その他記事:
3. A spin model for investigating chirality, doi.org/10.1088/0953-8984/7/47/019 (1995).
chiral spin state (CSS)という状態を考えている。6副格子秩序である。自発磁化は非相対論的極限では出ない。類似研究:doi.org/10.1103/PhysRevB.105.155104, doi.org/10.1103/PhysRevB.109.125146
正方格子系で実現すれば異常ホール効果がでうる。要するにCoTa\(_3\)S\(_6\)の正方格子バージョンができる。
2. The chiral Hall effect in canted ferromagnets and antiferromagnets, doi.org/10.1038/s42005-021-00587-3 (2021).
らせん磁性、スキルミオン系への拡張を議論した続編doi.org/10.1103/PhysRevResearch.3.043155 (2021)も参照。
スピンが傾いていたり、コニカルになっていたりすると意外と増強されたホール応答が出てもいいよという理論論文。キャント角に関して非単調になってもいいようなので、磁化に比例しない応答が期待される。ホール効果のくねくねにたいそうな理屈をつけたい実験家の強い味方になりそう。
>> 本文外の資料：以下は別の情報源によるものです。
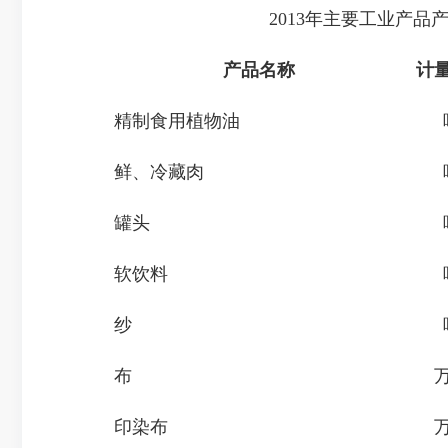
2013年主要工业产品
产品名称
计
精制食用植物油
鲜、冷藏肉
罐头
软饮料
纱
布
印染布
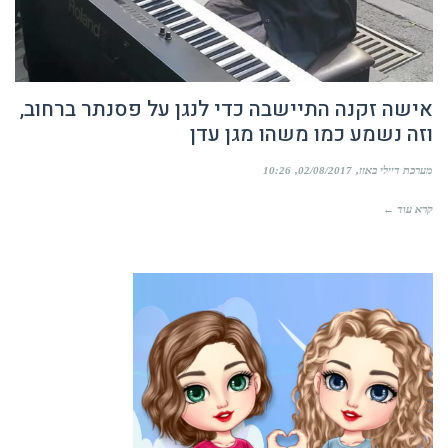
אישה זקנה התיישבה כדי לנגן על פסנתר ברחוב,
וזה נשמע כמו משהו מגן עדן
מערכת דיילי באזז
02/08/2017
10:26
קרא עוד ←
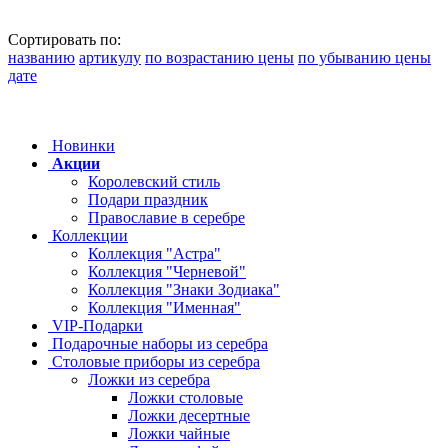
Сортировать по:
названию
артикулу
по возрастанию цены
по убыванию цены
дате
Новинки
Акции
Королевский стиль
Подари праздник
Православие в серебре
Коллекции
Коллекция "Астра"
Коллекция "Черневой"
Коллекция "Знаки Зодиака"
Коллекция "Именная"
VIP-Подарки
Подарочные наборы из серебра
Столовые приборы из серебра
Ложки из серебра
Ложки столовые
Ложки десертные
Ложки чайные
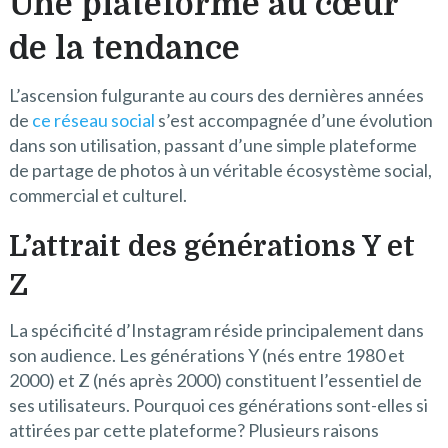
Une plateforme au cœur
de la tendance
L’ascension fulgurante au cours des dernières années
de
ce réseau social
s’est accompagnée d’une évolution
dans son utilisation, passant d’une simple plateforme
de partage de photos à un véritable écosystème social,
commercial et culturel.
L’attrait des générations Y et
Z
La spécificité d’Instagram réside principalement dans
son audience. Les générations Y (nés entre 1980 et
2000) et Z (nés après 2000) constituent l’essentiel de
ses utilisateurs. Pourquoi ces générations sont-elles si
attirées par cette plateforme? Plusieurs raisons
そういう偽トポホ論文は学術的価値はないものの、ホールを測っただけで論文化できるのであるならデータとして死蔵されずに世に出ることにはなるので、その点に関しては研究のインセンティブを与えており価値を認めてもいいだろう。
1. Antisymmetric Magnetoresistance due to Domain-Wall Tilting in Perpendicularly Magnetized Films, doi.org/10.1103/PhysRevApplied.17.014013 (2022).
磁気抵抗とは磁場によって抵抗が変化する現象であり、大抵は磁場に関して対称だ。デバイスで磁性ドメインウォールが関与すると反対称成分が乗るらしい。なんのこっちゃ。Co3Sn2S2とかでも見えるらしい: doi.org/10.1038/s43246-024-00688-w。